Fig. 5. Left: A model-based correlation between concentrations of total and free ligand [L_tot] and [L] = [L^well_unbound] (purple line) shows strong deviation from the identity line (stippled line). Simulations were performed with the indicated values of experimental parameters [C_tot], [T_tot], K_C,1, K_T,1 and cooperativity α representative of a biochemical assay. The two values indicated on the plot (9.8 nM and 269 nM) are the calculated [L^well_unbound] when 100 or 1000 nM [L_tot] is applied, respectively. Right: The comparison of the same total ligand concentration [L_tot] in a biochemical and a cellular assay to assess the influence of the type of assay on the expected target occupancy. The two values indicated on the plot (8.2% and 33.5%) are the expected steady state target occupancy in a cellular assay when a [L_tot] = [L^well_unbound] = 9.8 or 100 nM is applied to the well, respectively.

Fig. 6. Biochemical and cellular assays differ in various aspects – most importantly, the biochemical assay represents a closed system whereas the cellular assay is considered an open system.
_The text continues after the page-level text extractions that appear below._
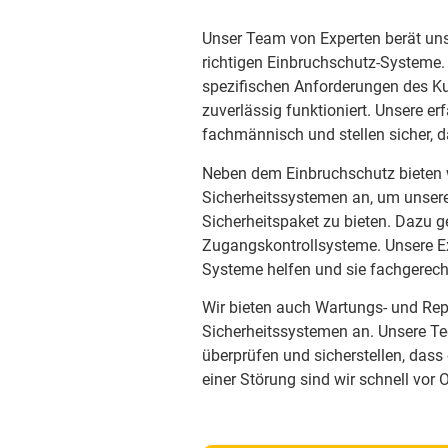
Unser Team von Experten berät uns
richtigen Einbruchschutz-Systeme. 
spezifischen Anforderungen des Ku
zuverlässig funktioniert. Unsere er
fachmännisch und stellen sicher, 
Neben dem Einbruchschutz bieten w
Sicherheitssystemen an, um unser
Sicherheitspaket zu bieten. Dazu
Zugangskontrollsysteme. Unsere Ex
Systeme helfen und sie fachgerecht
Wir bieten auch Wartungs- und Repa
Sicherheitssystemen an. Unsere Te
überprüfen und sicherstellen, dass 
einer Störung sind wir schnell vor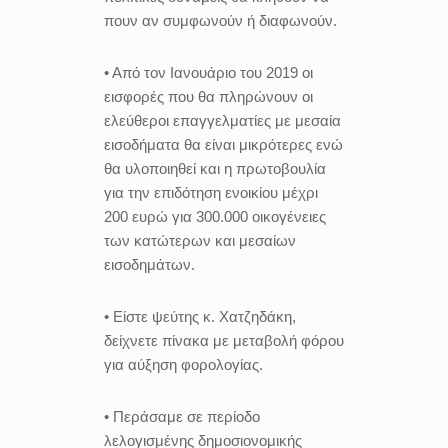
πουν αν συμφωνούν ή διαφωνούν.
• Από τον Ιανουάριο του 2019 οι
εισφορές που θα πληρώνουν οι
ελεύθεροι επαγγελματίες με μεσαία
εισοδήματα θα είναι μικρότερες ενώ
θα υλοποιηθεί και η πρωτοβουλία
για την επιδότηση ενοικίου μέχρι
200 ευρώ για 300.000 οικογένειες
των κατώτερων και μεσαίων
εισοδημάτων.
• Είστε ψεύτης κ. Χατζηδάκη,
δείχνετε πίνακα με μεταβολή φόρου
για αύξηση φορολογίας.
• Περάσαμε σε περίοδο
λελογισμένης δημοσιονομικής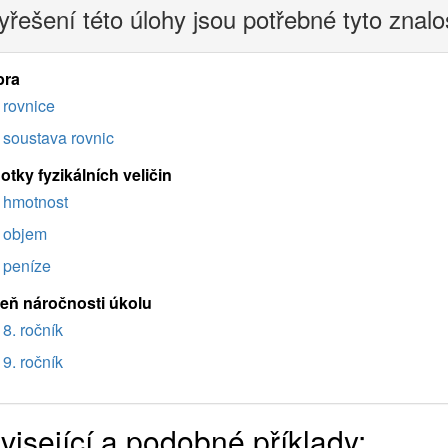
yřešení této úlohy jsou potřebné tyto znalo
bra
rovnice
soustava rovnic
tky fyzikálních veličin
hmotnost
objem
peníze
eň náročnosti úkolu
8. ročník
9. ročník
visející a podobné příklady:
In a biochemical assay that monitors ternary complex formation, the three species of chaperone C, target T and ligand L are homogenously dissolved and in equilibrium with each other. As ligand is incorporated into the binary (CL and TL) and ternary (CLT) complexes, the free ligand concentration in the well [L^well_unbound] can become significantly lower than the initially applied [L_tot], depending upon the assay conditions. In contrast, a cellular assay is an open system due to the exchange between the cell and the media in the well. As free ligand can permeate through the membrane into the cell, [L^cell_unbound] increases until it corresponds to [L^well_unbound]. For well volumes that are exceedingly larger than the total cell volume, the monitorable [L_tot] corresponds under equilibrium conditions to [L^well_unbound] and the latter to [L^cell_unbound].

Fig. 7. Simulations of bound chaperone without counter protein present ([T_tot] = 0 nM). Results are shown for percentage of total bound chaperone (left) and for each chaperone-containing complex (CL and CLT, right). As this is a binary binding experiment, total bound chaperone is solely due to formation of the CL complex ([CLT] = 0).
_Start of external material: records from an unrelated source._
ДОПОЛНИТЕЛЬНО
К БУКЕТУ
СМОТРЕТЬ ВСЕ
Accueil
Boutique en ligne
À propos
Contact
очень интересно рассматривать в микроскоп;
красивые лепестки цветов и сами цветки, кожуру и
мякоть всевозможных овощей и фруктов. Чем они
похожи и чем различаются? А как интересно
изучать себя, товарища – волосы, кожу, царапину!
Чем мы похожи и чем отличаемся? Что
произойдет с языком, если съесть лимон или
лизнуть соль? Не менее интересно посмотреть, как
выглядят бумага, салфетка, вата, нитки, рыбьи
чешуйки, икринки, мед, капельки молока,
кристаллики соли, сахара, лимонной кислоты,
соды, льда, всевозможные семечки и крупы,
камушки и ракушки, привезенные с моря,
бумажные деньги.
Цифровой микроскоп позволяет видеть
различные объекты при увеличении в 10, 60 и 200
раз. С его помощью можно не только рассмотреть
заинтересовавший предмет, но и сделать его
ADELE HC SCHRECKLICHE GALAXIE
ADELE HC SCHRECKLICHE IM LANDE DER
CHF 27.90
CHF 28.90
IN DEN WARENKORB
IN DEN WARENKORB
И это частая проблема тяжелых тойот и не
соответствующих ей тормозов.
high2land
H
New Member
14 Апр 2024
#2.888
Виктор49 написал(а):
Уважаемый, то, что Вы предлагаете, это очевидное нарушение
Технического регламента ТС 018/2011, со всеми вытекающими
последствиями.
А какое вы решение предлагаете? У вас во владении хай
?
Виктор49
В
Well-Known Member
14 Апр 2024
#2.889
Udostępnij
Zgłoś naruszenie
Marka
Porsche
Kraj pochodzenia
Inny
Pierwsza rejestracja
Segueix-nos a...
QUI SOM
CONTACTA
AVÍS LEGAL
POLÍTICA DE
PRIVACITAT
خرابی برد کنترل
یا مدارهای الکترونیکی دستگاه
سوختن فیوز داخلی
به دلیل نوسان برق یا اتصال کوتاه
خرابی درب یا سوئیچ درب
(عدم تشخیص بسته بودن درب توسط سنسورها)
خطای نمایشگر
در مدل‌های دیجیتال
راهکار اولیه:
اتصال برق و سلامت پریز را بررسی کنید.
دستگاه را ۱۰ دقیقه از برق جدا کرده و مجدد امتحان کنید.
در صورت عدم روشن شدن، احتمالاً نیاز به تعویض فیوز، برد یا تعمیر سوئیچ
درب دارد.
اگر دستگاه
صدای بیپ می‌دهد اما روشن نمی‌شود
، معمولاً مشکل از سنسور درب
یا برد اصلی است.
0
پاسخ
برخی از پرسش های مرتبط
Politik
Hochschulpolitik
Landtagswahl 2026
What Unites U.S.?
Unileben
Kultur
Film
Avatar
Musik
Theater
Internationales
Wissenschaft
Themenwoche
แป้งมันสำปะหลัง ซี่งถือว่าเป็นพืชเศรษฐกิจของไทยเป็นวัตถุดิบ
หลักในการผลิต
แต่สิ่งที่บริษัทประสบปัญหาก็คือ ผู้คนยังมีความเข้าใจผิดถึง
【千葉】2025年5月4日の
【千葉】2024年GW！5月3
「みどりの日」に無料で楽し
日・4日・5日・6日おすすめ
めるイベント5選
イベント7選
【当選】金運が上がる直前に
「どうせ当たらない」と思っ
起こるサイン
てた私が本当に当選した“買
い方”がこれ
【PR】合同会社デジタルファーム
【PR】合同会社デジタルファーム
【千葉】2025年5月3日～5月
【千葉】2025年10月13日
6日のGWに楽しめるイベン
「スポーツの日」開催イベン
Fig. 8. Simulations of bound chaperone, as in Fig. 7, but with counter protein present at a 200-fold excess over chaperone ([T_tot] = 1000 nM) and a cooperativity of α = 2. Results are shown for percentage of total bound chaperone (left) and for each chaperone-containing complex (CLT and CL, right).

Fig. 9. Simulations of bound chaperone, as in Fig. 7, but now configured as a non-cooperative system (α = 1) and an equivalent affinity for each binary complex (K_C,1 = K_T,1 = 100 nM). Results are shown for percentage of total bound chaperone (left) and for each chaperone-containing complex (CLT and CL, right). No EC₅₀ shift is observed as because TL binds with the same affinity to C as to L alone (left). Therefore, the %C_bound (or the %T_bound) curve remains unchanged with an EC₅₀ at 100 nM (left) despite significant CLT formation (right).
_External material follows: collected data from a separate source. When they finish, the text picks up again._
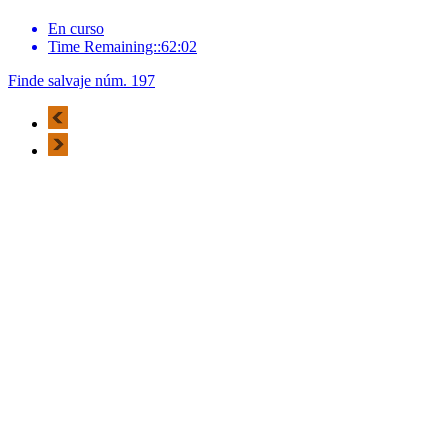
En curso
Time Remaining::62:02
Finde salvaje núm. 197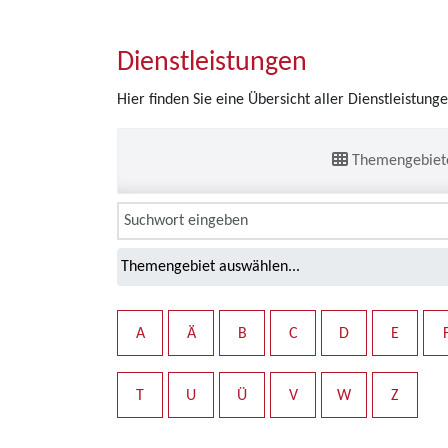
Dienstleistungen
Hier finden Sie eine Übersicht aller Dienstleistung
Themengebiet
A
Ä
B
C
D
E
T
U
Ü
V
W
Z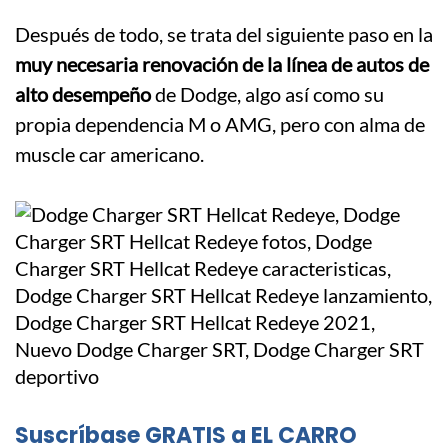
Después de todo, se trata del siguiente paso en la
muy necesaria renovación de la línea de autos de
alto desempeño
de Dodge, algo así como su
propia dependencia M o AMG, pero con alma de
muscle car americano.
Suscríbase GRATIS a EL CARRO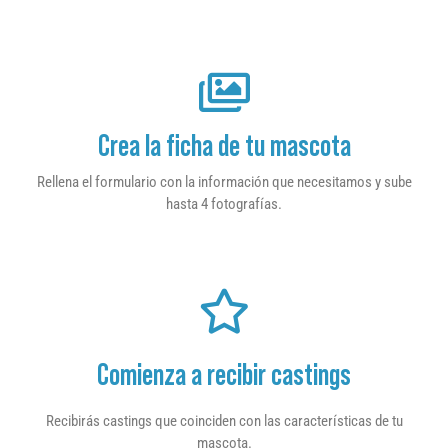
Crea la ficha de tu mascota
Rellena el formulario con la información que necesitamos y sube
hasta 4 fotografías.
Comienza a recibir castings
Recibirás castings que coinciden con las características de tu
mascota.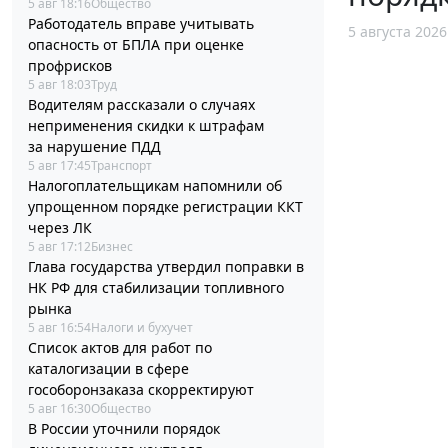
5 авг 18:16
Общество
Работодатель вправе учитывать
5 августа 2026
опасность от БПЛА при оценке
профрисков
5 авг 18:03
Труд
Водителям рассказали о случаях
неприменения скидки к штрафам
за нарушение ПДД
5 авг 17:45
Транспорт
Налогоплательщикам напомнили об
упрощенном порядке регистрации ККТ
через ЛК
5 авг 17:12
Бизнес
Глава государства утвердил поправки в
НК РФ для стабилизации топливного
рынка
5 авг 16:54
Налоги и бухучет
Список актов для работ по
каталогизации в сфере
гособоронзаказа скорректируют
5 авг 16:30
Общество
В России уточнили порядок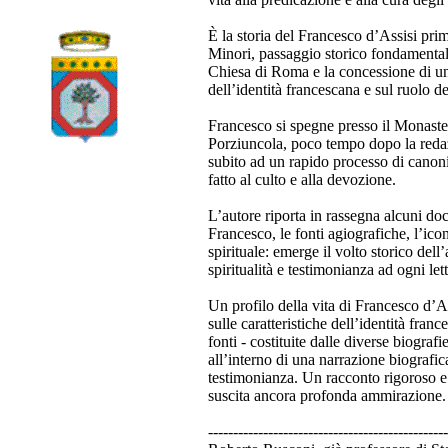
È la storia del Francesco d’Assisi pri
Minori, passaggio storico fondamentale 
Chiesa di Roma e la concessione di una 
dell’identità francescana e sul ruolo de
Francesco si spegne presso il Monaster
Porziuncola, poco tempo dopo la redazio
subito ad un rapido processo di canon
fatto al culto e alla devozione.
L’autore riporta in rassegna alcuni docu
Francesco, le fonti agiografiche, l’ico
spirituale: emerge il volto storico dell
spiritualità e testimonianza ad ogni let
Un profilo della vita di Francesco d’As
sulle caratteristiche dell’identità franc
fonti - costituite dalle diverse biograf
all’interno di una narrazione biografica
testimonianza. Un racconto rigoroso e a
suscita ancora profonda ammirazione.
------------------------------------------------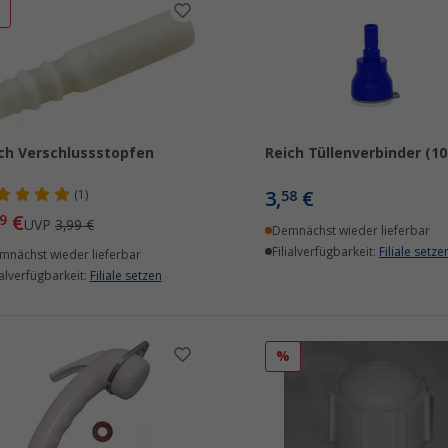
%
ch Verschlussstopfen
Reich Tüllenverbinder (1
3,
€
(1)
58
€
9
UVP
3,99 €
Demnächst wieder lieferbar
Filialverfügbarkeit:
Filiale setze
mnächst wieder lieferbar
ialverfügbarkeit:
Filiale setzen
%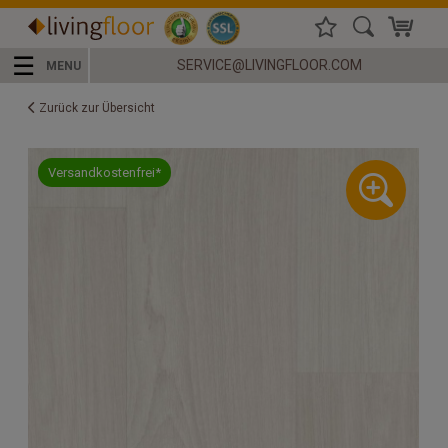
☰
SERVICE@LIVINGFLOOR.COM
MENU
Zurück zur Übersicht
Versandkostenfrei*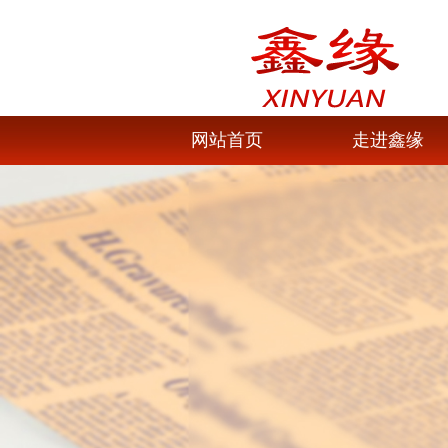
网站首页
走进鑫缘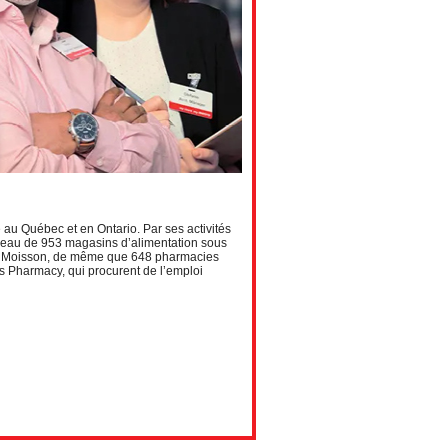
 au Québec et en Ontario. Par ses activités
 réseau de 953 magasins d’alimentation sous
ère Moisson, de même que 648 pharmacies
 Pharmacy, qui procurent de l’emploi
Fig. 10. Simulations of bound target without counter protein present. Results are shown for percentage of total bound target (left) and for each target-containing complex (right). As this is a binary binding experiment, total bound target is solely due to formation of the TL complex.

Fig. 11. Simulations of bound target, as in Fig. 10, but now configured with an excess of the chaperone counter protein. Results are shown for percentage of total bound target (left) and for each target-containing complex (CLT and TL, right).